Jesse Roper is a guitarist who wears his influences on his sleeve. Many guitarists can say the same thing. But Roper has qualities setting him apart from many other  modern blues players heavily influenced by Hendrix and Stevie Ray Vaughan; he has natural funk and soul. It’s not enough knowing how to play great licks and getting a good tone. It’s having swagger, soul and a little extra something. Jesse Roper has those ingredients in spades.

Red Bird is the new album from Jesse Roper, who previously billed his releases as The Roper Show. As he says in the liner credits on the cd: “Red Bird is my 3rd attempt at good music….this album is the most personal bit of writing I’ve ever done.”

Jesse Roper rips it up live on stage. We’ve seen his wild and high energy sets at Rock The Shores, V.I.C. Fest, and his Tribute to Stevie Ray Vaughan shows at Upstairs Cabaret. And Roper is cookin’ on his new record. He proves he’s more than just a live performer. He has lots of depth and isn’t a one trick pony. He’s an adventurous guitarist and tackles many different styles. Roper goes beyond the Jimi and Stevie Ray influences, both oozing from him naturally. The Metchosin, B.C. based artist reminds us he’s a singer & songwriter in addition to being one helluva talented guitarist.

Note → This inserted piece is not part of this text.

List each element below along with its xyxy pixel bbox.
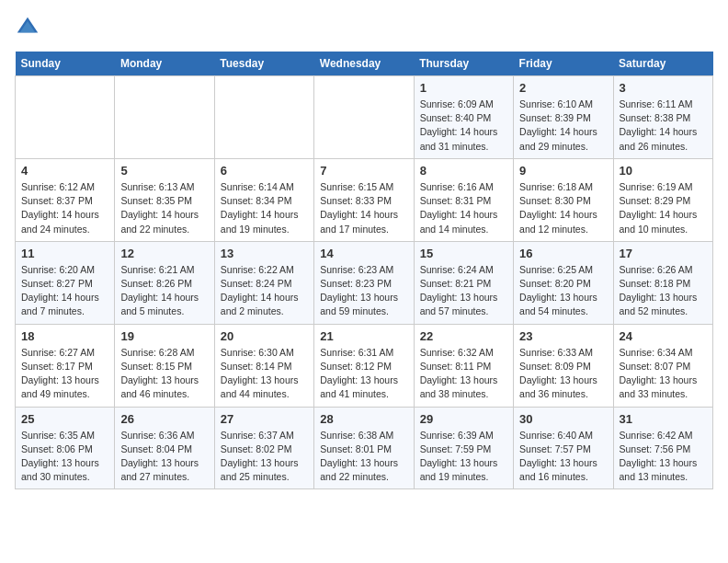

Hail Mary was the first song The Q! played from his debut album, “Son of John” (2013). Red Bird has some songs similar to Hail Mary’s razor-sharp and fatback groove, with bass and rhythm guitars doubling-up on blues riffs. Roper opens the album with Red Bird laying the groundwork for all the riffs and zig-zags to follow over the next 11 tracks on the album. It’s almost like Roper is getting something out of his system right off the bat as a warm-up. The first track has Jimi’s Band of Gypsys punchiness and Roper pulls out all the stops.

100.3 The Q! introduced listeners to another Roper song, Shiny Round Nickel (from “Son of John”) and with Any Time of Night he’s expanded on the same theme. It’s in the tradition of a Colin James soul ballad, something James has done so well on his recent albums. Jesse has a rich voice and his heartfelt vocals match his emotional lyrics. As Roper says in the liner notes to the album, “I want to thank and also apologize to Willow Rose for the content of these songs. You were my inspiration for most of them….”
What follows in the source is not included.